第34話
8時10分前になると2人で談話室に降りて行くと、2人の容姿に視線が集まるのを感じ、レンはやっぱり慣れないなぁと苦笑してしまう。
「お待たせ。」
ハリーも正装してロンと一緒におり、ハーマイオニーは其処を避ける様にしてマクラーゲンを待っていた。
「ううん、平気。それじゃ、行こうか。」
ハリーがレンの手を取り、軽くロンとそれにくっつくラベンダーに別れを告げると談話室を後にした。
「うん、似合ってるよ。それ。」
急に言われレンはきょとんとすれば、そのドレスローブ。とハリーは小さく笑う。
「あぁ。マダム・マルキンのセンスに任せたらこうなったの。ハリーに褒めてもらえたなら任せて良かったわ。」
玄関ホールから階段を登り、レンはそういえば…と、気になっていた事を言おうとするも、ハーマイオニーの言葉が引っ掛かり言うのを止めると、どうしたの?とハリーは可笑しそうに笑う。
「男の人と2人の時に他の男の人の話をしてはいけません。ってハーマイオニーがママみたいに言っていたでしょう…?」
「内容にもよるけれどね。一緒に飛んでる時にマルフォイの事を考えて飛ばれてたら、僕も意地悪しちゃうかもしれない。」
「もう!」
それはもう忘れて。ドラコにも謝らないと…とレンが項垂れて言うとハリーは可笑しそうだった。
「で?どうしたの?」
「あー…そのマルフォイさんの事なのだけれど…」
レンが遠慮がちにそう言い、ハリーはまたも笑い声が漏れ、レンは拗ねる様に僅かに唇が尖る。
「ごめんごめん。で、マルフォイがどうしたの?」
「最近のドラコ、見た?」
「いや、そう言えばあまり見てないな。」
「何か…隈が酷くて…追い詰められている様な顔をしているのよ。」
「何か思惑が上手くいってないんじゃないかな?確かマルフォイが同じ物を持ってるのに誇らないキミに言われたくないって言った。って事が前に起こったんだろう?」
あの後ハーマイオニーから聞いたんだ。とハリーは言い、レンは小さく肯定の意味で頷く。

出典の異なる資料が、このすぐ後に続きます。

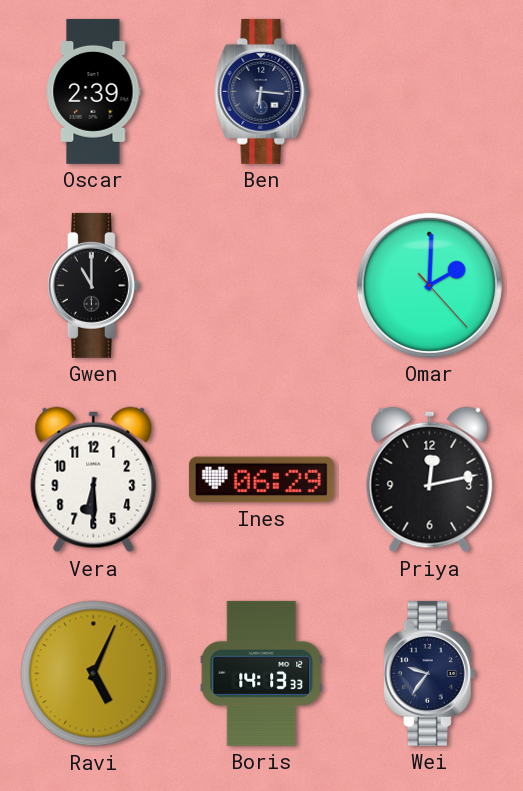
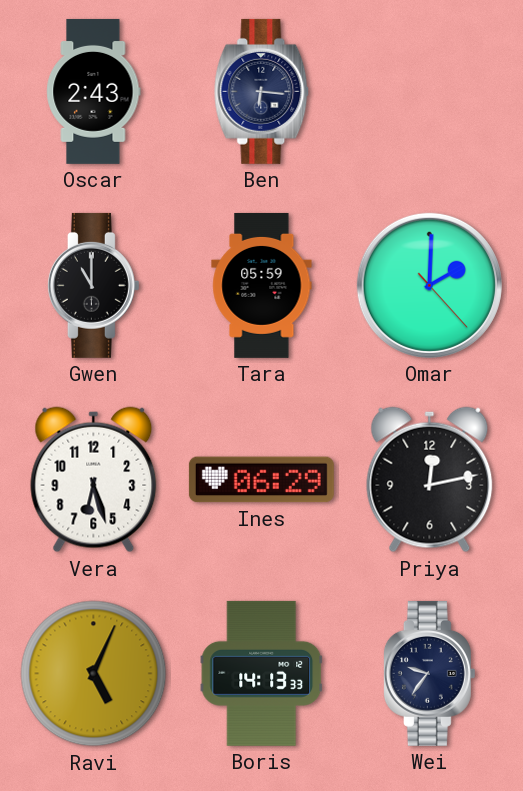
Oscar: 2:39 -> 2:43
Tara: none -> 05:59
Vera: 6:30 -> 6:27
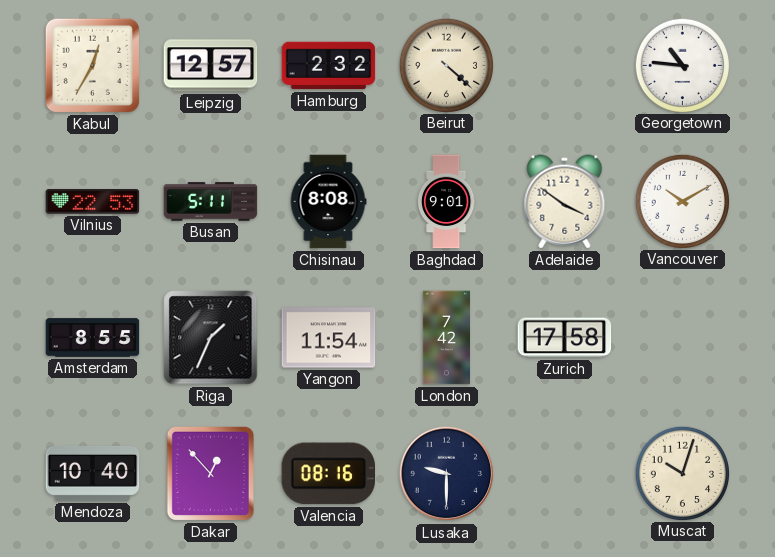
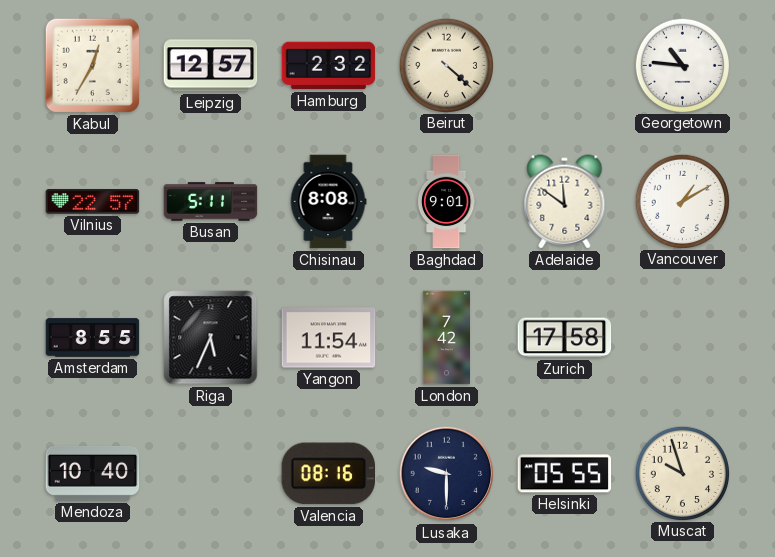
Vilnius: 22:53 -> 22:57
Adelaide: 3:51 -> 11:51
Vancouver: 10:10 -> 1:10
Riga: 1:34 -> 5:34
Dakar: 12:53 -> none
Helsinki: none -> 05:55
Muscat: 10:03 -> 9:57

「それなら追い詰められて何かしないように警戒しておかなきゃ、だな。レンもくれぐれも2人っきりになったりしないでくれよ?」
「判っているわ。…ごめんなさいね、こんな時に…。」
「言っただろ、僕は気にしないって。」
「内容によるって言っていたわ。」
そう顔を覗き込む様に言えば、ハリーはニヤリと笑い、レンもつられる様に笑えば繋いでいた腕に抱きつく様にし、早く行きましょうと、ハリーの手を引っ張った。どこか照れくささが勝ったのかもしれない。
「そういえば吸血鬼が来るらしいよ。」
「あら、そうなの?私初見だわ。私の血ってどんな味がするんでしょうね?」
「試しに噛ませるつもりかい?」
ハリーはニヤニヤとし、レンは可笑しそうに笑ってしまう。
「私が吸血鬼だったらハリーの血を味見させてくれる?」
「少しだけならね。」
2人で小さく笑うと、スラグホーンの部屋に入っていく。